How PDF Works — Inside the Portable Document Format

Q: How do I read PDF metadata programmatically?

PDF metadata is in the trailer's /Info dictionary or in an XMP packet near the document catalog. Standard fields: /Title, /Author, /Subject, /Keywords, /CreationDate, /ModDate. In Node, pdf-lib exposes them via doc.getTitle(), doc.getAuthor(). In Python, PyPDF2 has reader.metadata. Note: many PDF generators leave default values like "Microsoft Word" or "TCPDF Generator" in the Producer field — check before publishing.

What PDF Was Designed To Be

PDF stands for Portable Document Format. Adobe created it in 1993 with one goal: a document that looks identical on every device, regardless of operating system, fonts, or screen size. Unlike HTML, which reflows, or a Word document, which renders differently based on installed fonts, a PDF is a precise description of a page. Place a word at a specific point and that's exactly where it appears on every viewer. (See Wikipedia's PDF overview for a broader history.)

Technically, PDF is a page-description language — a direct descendant of PostScript, Adobe's earlier printer language. Where PostScript is a full programming language that a printer executes to draw a page, PDF is a static subset: a fixed description of what's on each page, encoded into a structured binary file. No execution, no loops — just content and positioning.

The File Structure

A PDF file has four major sections that appear in order: the header, the body, the cross-reference table, and the trailer. (The authoritative description is Adobe's PDF Reference 1.7 — the same document that became ISO 32000-1.)

The header is just one line.

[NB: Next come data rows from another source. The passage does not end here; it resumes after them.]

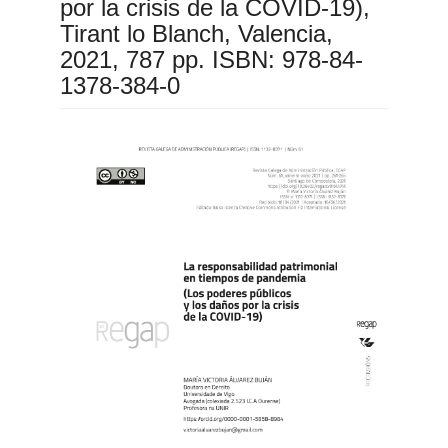
por la crisis de la COVID-19),
Tirant lo Blanch, Valencia,
2021, 787 pp. ISBN: 978-84-
1378-384-0
Barra
lateral
do
artigo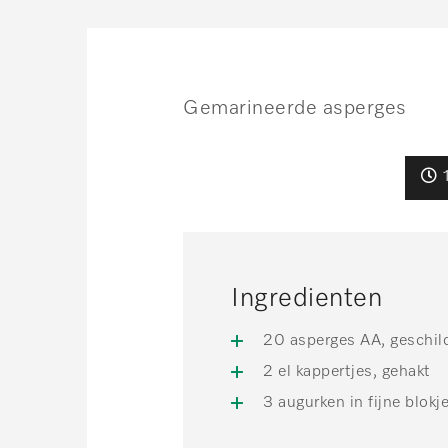
Gemarineerde asperges
Ingredienten
20 asperges AA, geschil
2 el kappertjes, gehakt
3 augurken in fijne blokj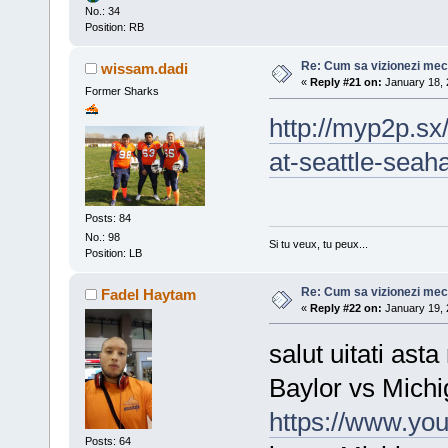
No.: 34
Position: RB
Re: Cum sa vizionezi meci
wissam.dadi
«
Reply #21 on:
January 18, 
Former Sharks
http://myp2p.sx
at-seattle-sea
Posts: 84
No.: 98
Si tu veux, tu peux...
Position: LB
Re: Cum sa vizionezi meci
Fadel Haytam
«
Reply #22 on:
January 19, 
salut uitati ast
Baylor vs Mic
https://www.y
Posts: 64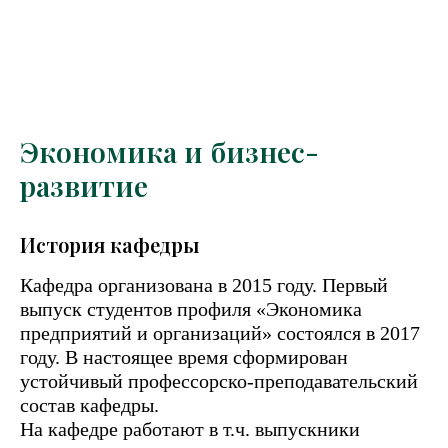
Экономика и бизнес-
развитие
История кафедры
Кафедра организована в 2015 году. Первый
выпуск студентов профиля «Экономика
предприятий и организаций» состоялся в 2017
году. В настоящее время сформирован
устойчивый профессорско-преподавательский
состав кафедры.
На кафедре работают в т.ч. выпускники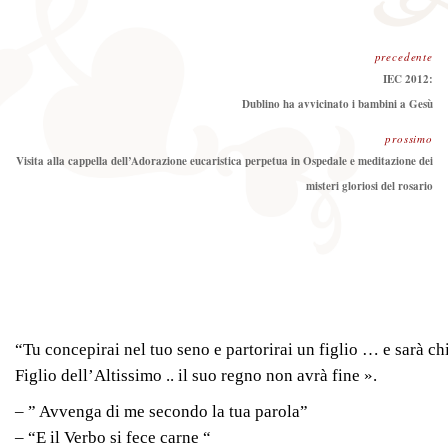
precedente
Precedente:
IEC 2012:
Dublino ha avvicinato i bambini a Gesù
prossimo
Prossimo
Visita alla cappella dell’Adorazione eucaristica perpetua in Ospedale e meditazione dei
misteri gloriosi del rosario
“Tu concepirai nel tuo seno e partorirai un figlio … e sarà c
Figlio dell’Altissimo .. il suo regno non avrà fine ».
– ” Avvenga di me secondo la tua parola”
– “E il Verbo si fece carne “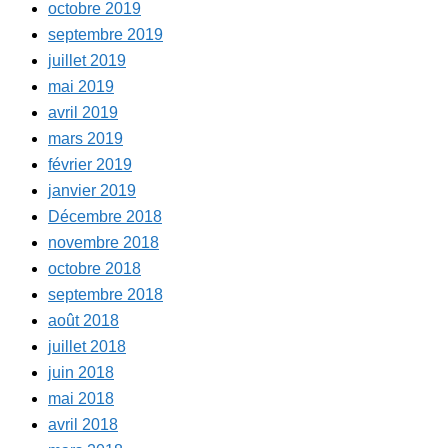
octobre 2019
septembre 2019
juillet 2019
mai 2019
avril 2019
mars 2019
février 2019
janvier 2019
Décembre 2018
novembre 2018
octobre 2018
septembre 2018
août 2018
juillet 2018
juin 2018
mai 2018
avril 2018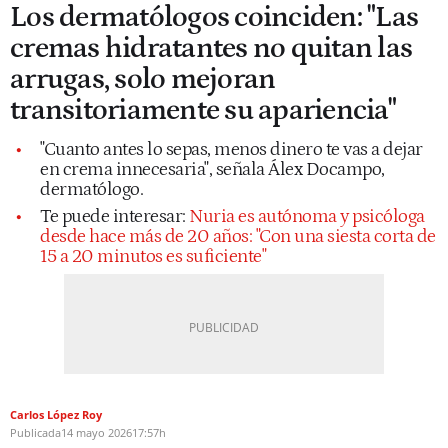
Los dermatólogos coinciden: "Las
cremas hidratantes no quitan las
arrugas, solo mejoran
transitoriamente su apariencia"
"Cuanto antes lo sepas, menos dinero te vas a dejar
en crema innecesaria", señala Álex Docampo,
dermatólogo.
Te puede interesar:
Nuria es autónoma y psicóloga
desde hace más de 20 años: "Con una siesta corta de
15 a 20 minutos es suficiente"
Carlos López Roy
Publicada
14 mayo 2026
17:57h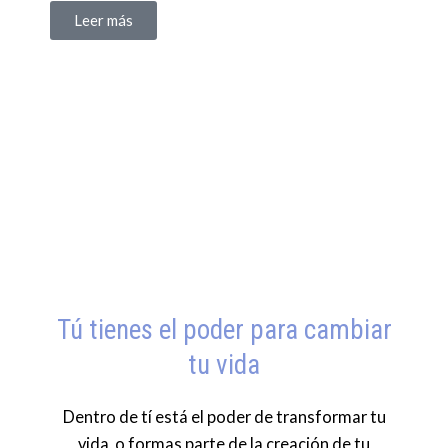
Leer más
Tú tienes el poder para cambiar
tu vida
Dentro de tí está el poder de transformar tu
vida, o formas parte de la creación de tu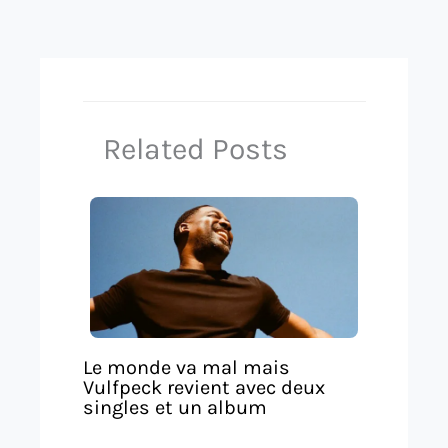
Related Posts
Le monde va mal mais
Vulfpeck revient avec deux
singles et un album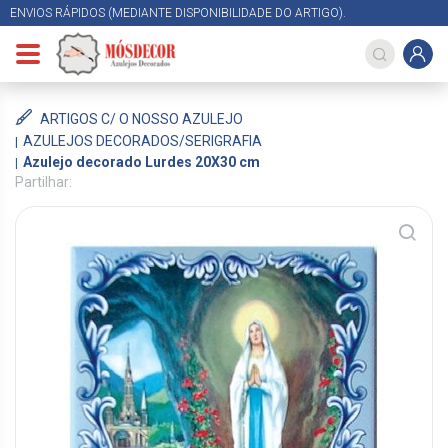
ENVIOS RÁPIDOS (MEDIANTE DISPONIBILIDADE DO ARTIGO).
ARTIGOS C/ O NOSSO AZULEJO
AZULEJOS DECORADOS/SERIGRAFIA
Azulejo decorado Lurdes 20X30 cm
Partilhar: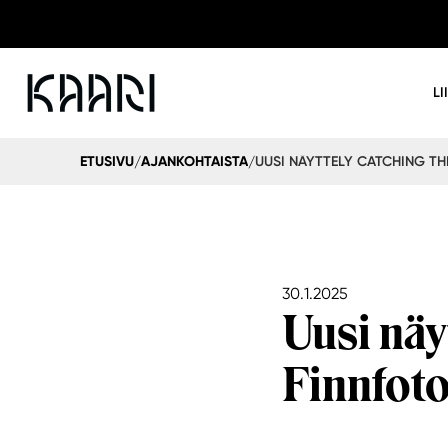
LI
ETUSIVU
AJANKOHTAISTA
/
/
30.1.2025
Uusi näy
Finnfoto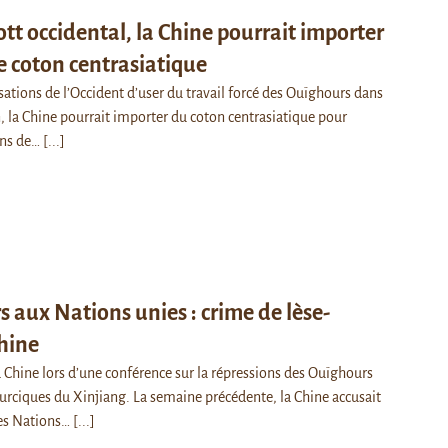
tt occidental, la Chine pourrait importer
 coton centrasiatique
ations de l’Occident d’user du travail forcé des Ouïghours dans
 la Chine pourrait importer du coton centrasiatique pour
ins de…
[...]
 aux Nations unies : crime de lèse-
Chine
 Chine lors d’une conférence sur la répressions des Ouïghours
turciques du Xinjiang. La semaine précédente, la Chine accusait
es Nations…
[...]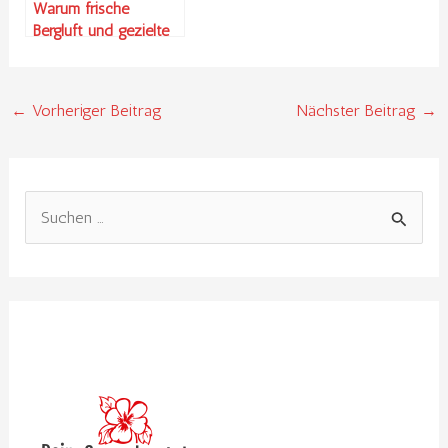
Warum frische
Bergluft und gezielte
Bewegung dein
Muskel-Reset sein
können
←
Vorheriger Beitrag
Nächster Beitrag
→
S
u
c
h
e
n
n
a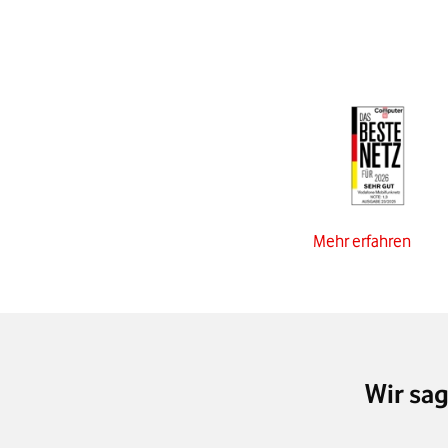
Mehr erfahren
Wir sa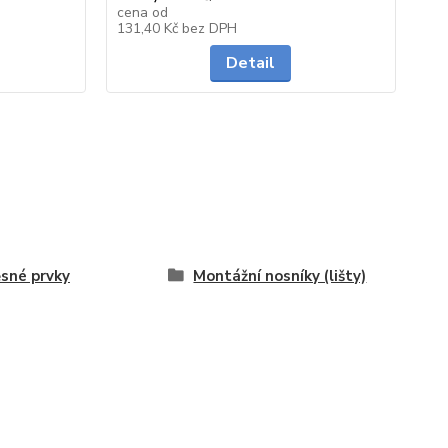
29
cena od
Skladem
Skladem
131,40 Kč
bez DPH
23
Detail
sné prvky
Montážní nosníky (lišty)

It identifies the file as a PDF and declares the version:

%PDF-1.7

The second line conventionally includes four bytes with values above 127. This hints to transfer tools that the file is binary, not plain text, so they don't try to do line-ending conversion on it.

The body contains all the objects that make up the document — pages, images, fonts, annotations, metadata. Each object has a unique object number and generation number:

12 0 obj
<< /Type /Page /Parent 2 0 R /MediaBox [0 0 612 792] >>
endobj

Object 12, generation 0, is a Page object. It references its parent (object 2) and declares its dimensions (612×792 points, which is US Letter at 72 points per inch).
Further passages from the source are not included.